What is HIIT?
HIIT (High Intensity Interval Training) is the best combination of physical workouts that consists short, quick and intense bursts of exercise with short recovery intervals.
HIIT is also known as HIIE(High Intensity Intermittent Exercise).
HIIT is a specific type of intense workout that is performed with nearly 100% effort and 60-65% of maximum effort as recovery. Recovery interval is also a fat burning stage. HIIT training is completed in 20-30 min depends on the intensity of workout.
Benifits of HIIT:
High intensity training program uses all muscles of your body. It gives strength to your complete body and reduces your body weight. Other benifits are increase metabolism, increase body balance, improves heart health, improve aerobic ability, reduces blood sugar levels, and increase endurance level. It is quick and faster.
How can you start a HIIT programe?
If you are beginner and don’t know ‘how to start a high intensity programe’. No matter ,you are old or young. Don’t worry about this because HIIT dont have any hard and fast rule. It is not mandatory to join any zym, to have any fitness equipment to start HIIT workouts.
HIIT consists different and various types of intense exercise. Even you can develop your new HIIT workout but only one thing,you keep in your mind that is the workout you choose must be done with quick and high intensity in short period of intervals. And your effort should be nearly 100% to perform your intense workout.
HIIT workouts for Beginners:
1. Running with push-up intervals:
If you are beginner, you can start your HIIT workout with running followed by push-up intervals. Before any HIIT workout ,you must warm-up your body. Your running speed should be moderate intensity. Take a 10- 15 pushup short interval in between your running phase. It requires your maximum effort in your running phase and 60-70% effort in push-up phase. It is a complete body workout with high intensity.
If you are not capable to perform it with push-up, you can do it with fast walking interval or other jumping exercise. This HIIT workout improves your aerobic capability.
2. Quick Push ups with skipping:
This HIIT workout is also suitable for those who are thinking to start intense workout. It consists quick push-ups with a short skipping interval. You can perform it anywhere. This type of HIIT workout don’t require any specific equipment except only skipping rope.
Cycle is the most common exercise but when you think about HIIT, the way of doing cycling is also changed. For intense workout , you have to do fast and quick cycling with high intensity followed by short and slow speed intervals.
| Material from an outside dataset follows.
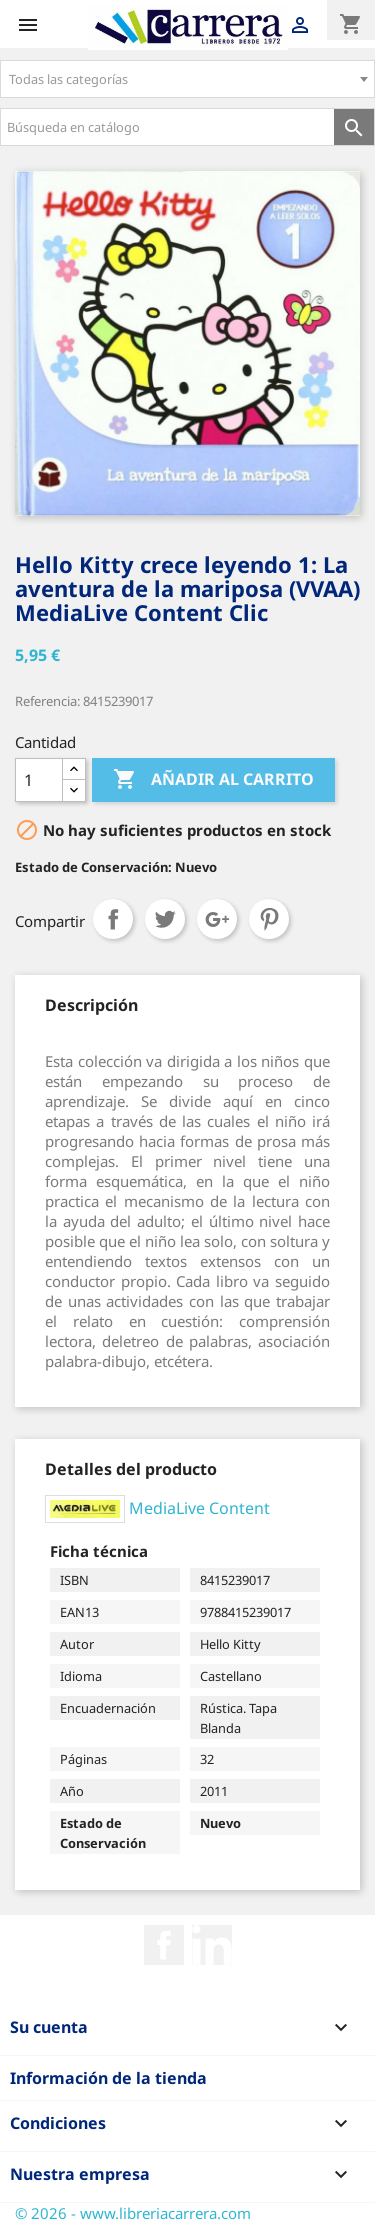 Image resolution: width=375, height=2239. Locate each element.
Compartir (113, 919)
This HIIT with cycle helps you to reduce your weight rapidly.
Dancing like zumba is also a complete body workout with lots of fun. If you include dancing in HIIT, the way of dancing will be change. For intense workout , you have to do quick and fast dancing with short and slow dancing intervals. The benifit of Dancing HIIT is- you will not get bore. And you will increase your body balance.
In all HIIT training workout, the intense phase of workout is performed at 80-90% of a person estimated heart rate and the recovery period should last, when the person estimated heart rate comes down at 40-50%.